La France s'apprête à faire ce qu'elle réussit souvent le mieux dans le football : transformer un changement de manager en cérémonie nationale. La Fédération Française de Football a déclaré jeudi que son président, Philippe Diallo, nommera le nouveau sélectionneur lors d'une conférence de presse mardi prochain à son siège à Paris. Tous les signes indiquent Zinedine Zidane, un homme dont la réputation voyage encore plus vite que la plupart des équipes.
Si la nomination est confirmée, elle clôturera l'ère Deschamps et ouvrira un chapitre dont on murmure depuis des mois. Deschamps a passé 14 ans à la tête des Bleus, un mandat suffisamment long pour faire partie des meubles. Il est parti après la Coupe du Monde, où la France a atteint les demi-finales avant de s'incliner face à l'Espagne. Ce n'est pas une honte, mais ce n'est pas non plus le genre de fin qui empêche une fédération de regarder vers l'avenir.
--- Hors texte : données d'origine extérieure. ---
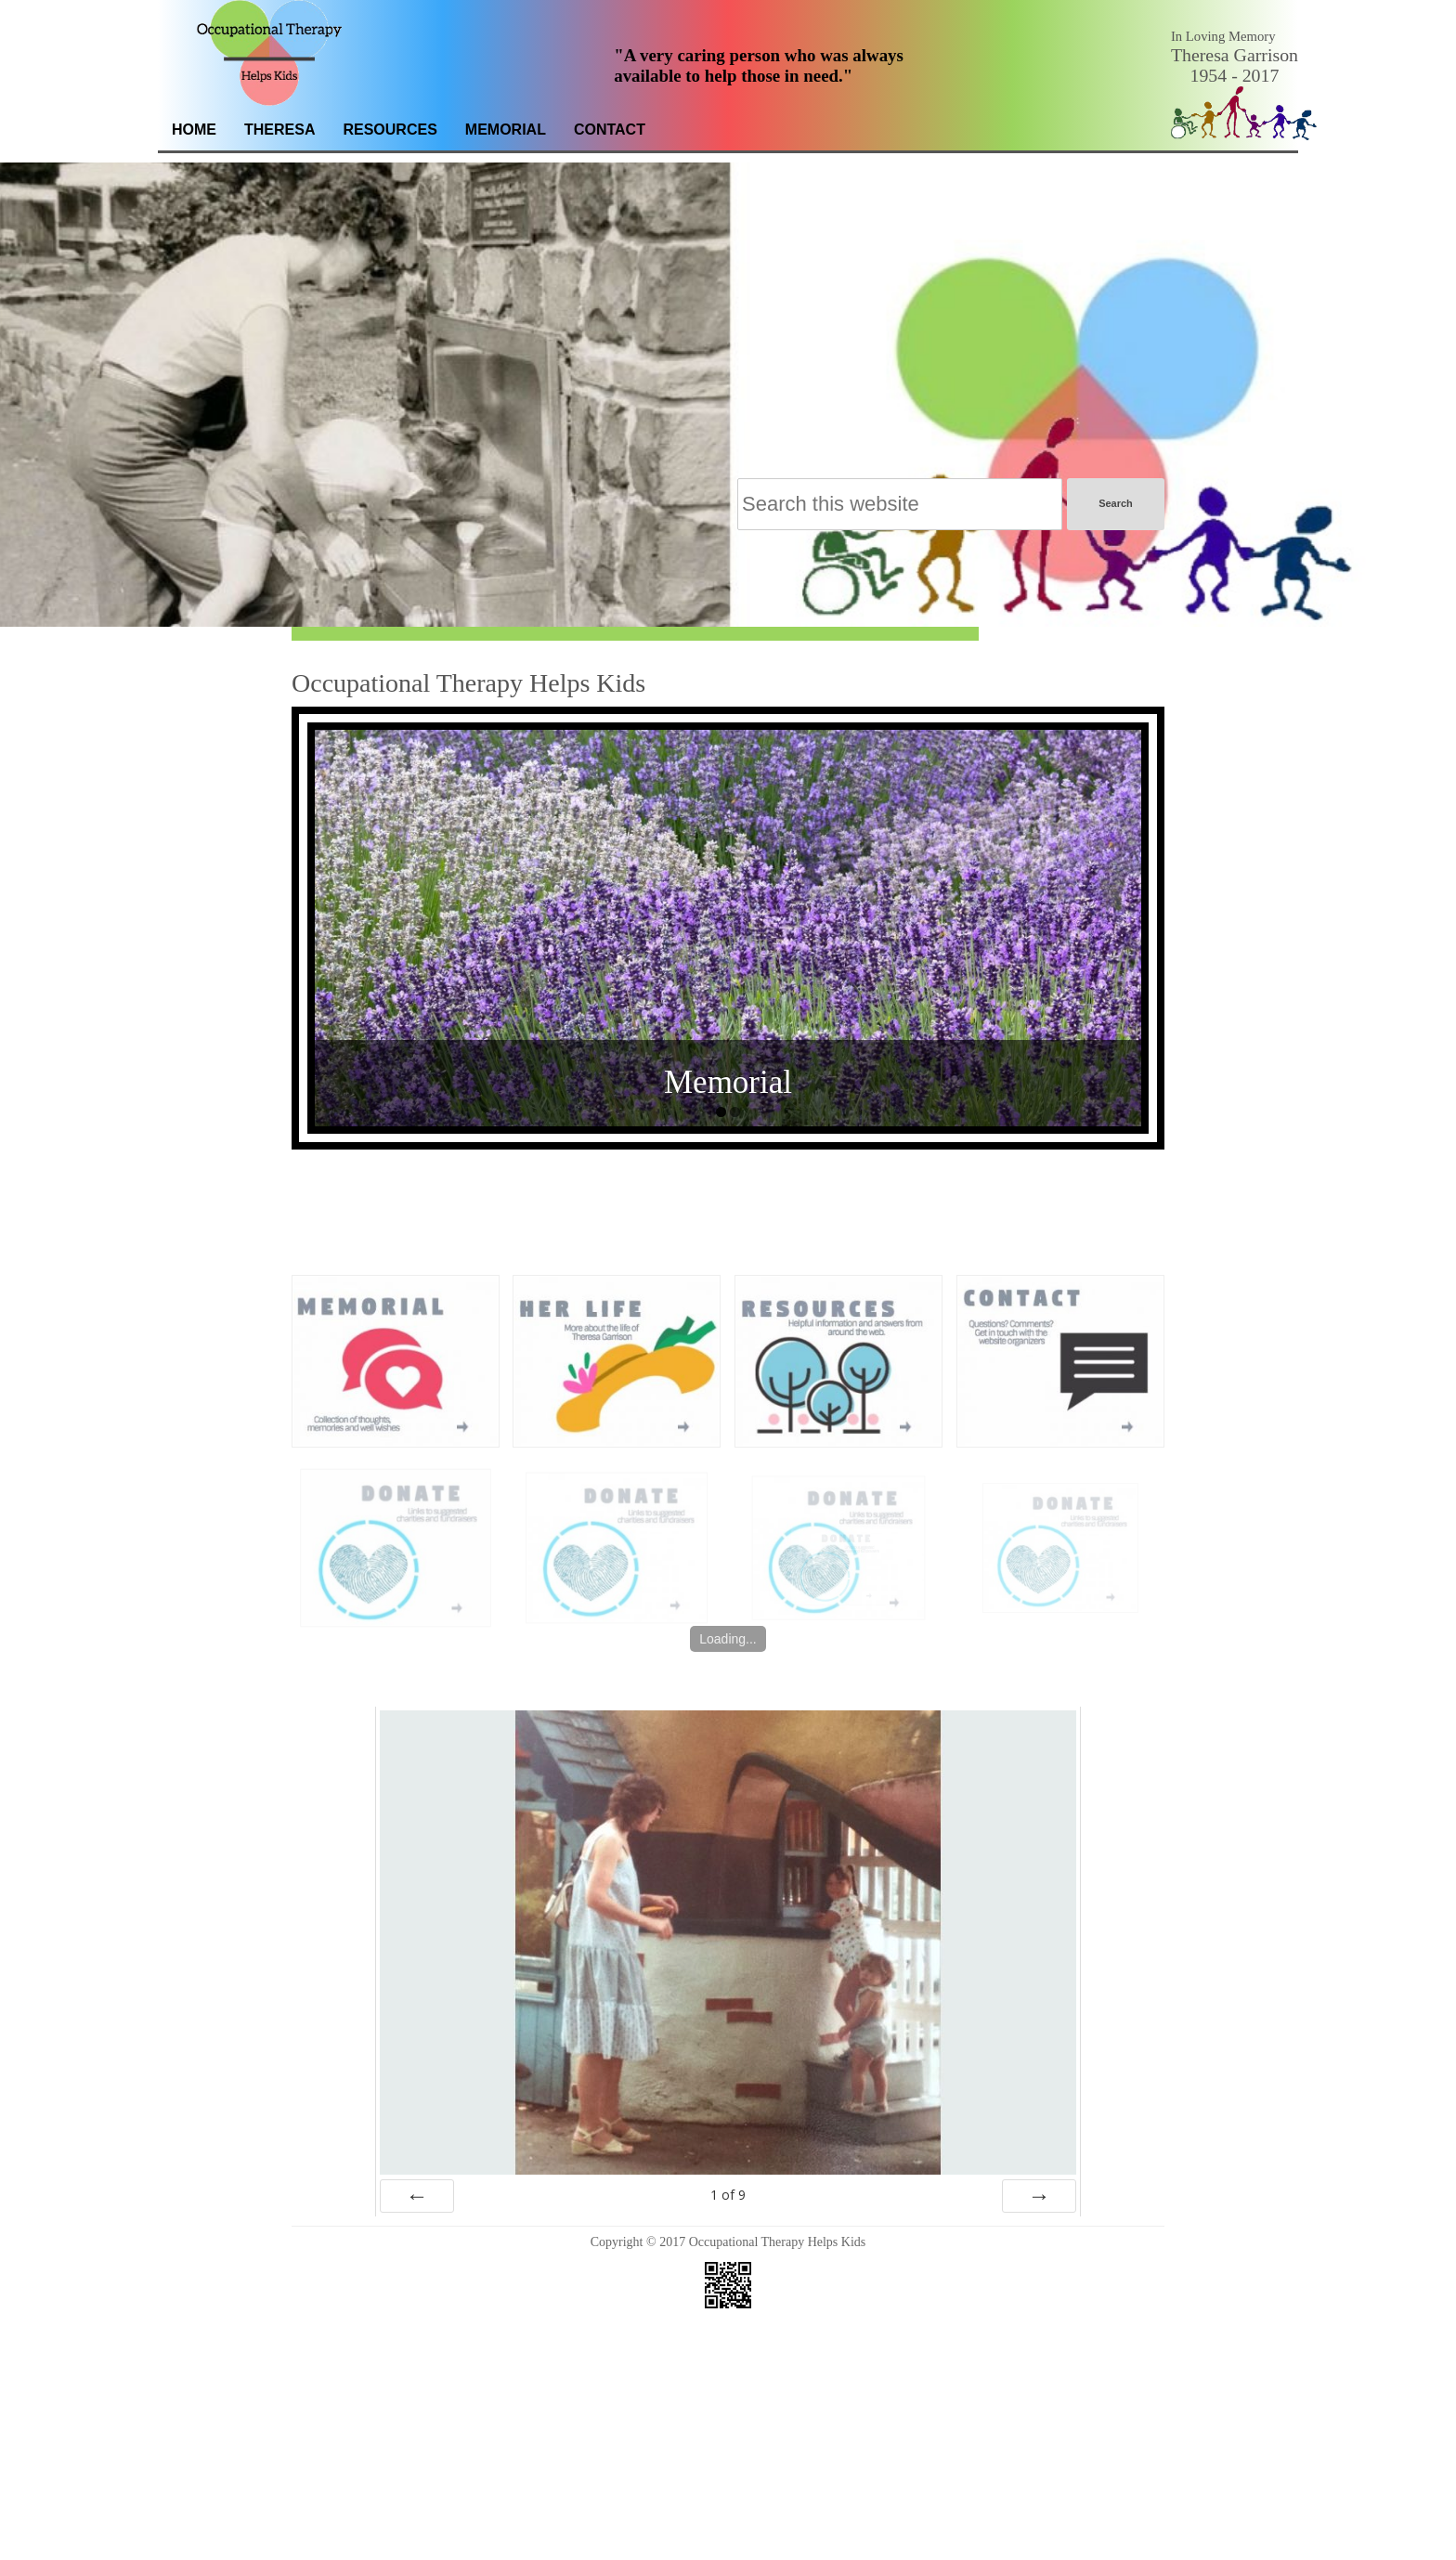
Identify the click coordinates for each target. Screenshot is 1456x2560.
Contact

Zidane, maintenant âgé de 54 ans, n'a pas entraîné depuis son départ du Real Madrid en 2021. Son palmarès là-bas est le genre de chose qui pousse les dirigeants de football à chercher un miracle et à faire semblant de l'avoir trouvé par accident : trois titres consécutifs en Ligue des Champions de 2016 à 2018. En tant que joueur, il était encore plus qu'un collectionneur de trophées. Il était le meneur de jeu de la France lors de la Coupe du Monde 1998, a marqué deux fois en finale contre le Brésil, a brillé lors du Championnat d'Europe 2000 et a remporté le Ballon d'Or la même année.
Sa carrière en France n'a pas été sans ses excès dramatiques, car le football permet rarement à ses icônes de se comporter comme des comptables. Zidane a joué 108 matchs pour son pays et a marqué 31 buts. Il a également réalisé le penalty à la Panenka lors de la finale de la Coupe du Monde 2006, un match que la France a perdu après qu'il a été expulsé en prolongation pour un coup de tête sur Marco Materazzi. Le souvenir ne s'est pas estompé, ce qui est généralement le cas avec les grands joueurs : le génie et l'égarement sont archivés ensemble.
Deschamps, pour sa part, part avec le plus fort argument en sa faveur. La France a remporté la Coupe du Monde sous sa direction en 2018 et a atteint la finale à nouveau en 2022, s'inclinant aux tirs au but. L'équipe a également échoué en finale du Championnat d'Europe à domicile en 2016. C'est un palmarès que la plupart des fédérations encadreraient. À Paris, apparemment, c'est aussi un signal pour chercher le prochain symbole.
Le calendrier n'attendra pas la cérémonie. Les prochains matchs de la Ligue des Nations de la France sont en Turquie le 25 septembre, puis en Belgique trois jours plus tard, avant que l'Italie ne se rende au Stade de France le 2 octobre. Si Zidane est bien l'homme choisi, il n'héritera pas d'un travail de reconstruction mais d'un niveau que la France a passé des années à établir et, de manière gênante, à maintenir. La vraie question est de savoir si une fédération qui a déjà connu le succès veut maintenant de la continuité — ou simplement une version plus glamour de celle-ci.